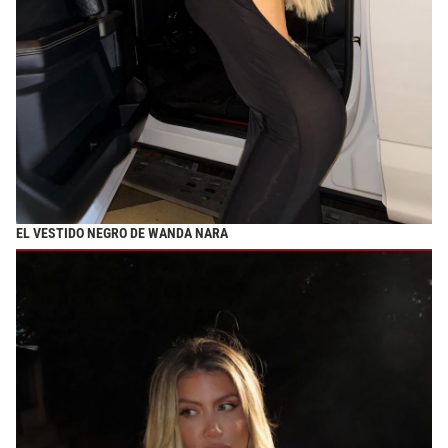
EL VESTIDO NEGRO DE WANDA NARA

---

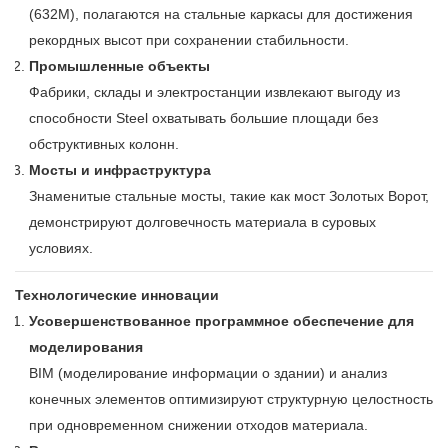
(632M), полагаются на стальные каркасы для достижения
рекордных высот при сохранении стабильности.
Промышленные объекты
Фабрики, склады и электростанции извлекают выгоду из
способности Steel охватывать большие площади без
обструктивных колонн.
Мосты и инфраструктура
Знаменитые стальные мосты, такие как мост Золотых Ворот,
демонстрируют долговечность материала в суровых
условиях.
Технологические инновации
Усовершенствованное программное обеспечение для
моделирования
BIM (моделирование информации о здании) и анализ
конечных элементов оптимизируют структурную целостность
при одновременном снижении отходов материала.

* AIM OF THE TASK:
Look above for the line with "Мосты и инфраструктура"; retype exactly that line, every line after it up to the line with "BIM (моделирование информации", and that line too, nothing else.

* WRITTEN ANSWER:
Мосты и инфраструктура
Знаменитые стальные мосты, такие как мост Золотых Ворот,
демонстрируют долговечность материала в суровых
условиях.
Технологические инновации
Усовершенствованное программное обеспечение для
моделирования
BIM (моделирование информации о здании) и анализ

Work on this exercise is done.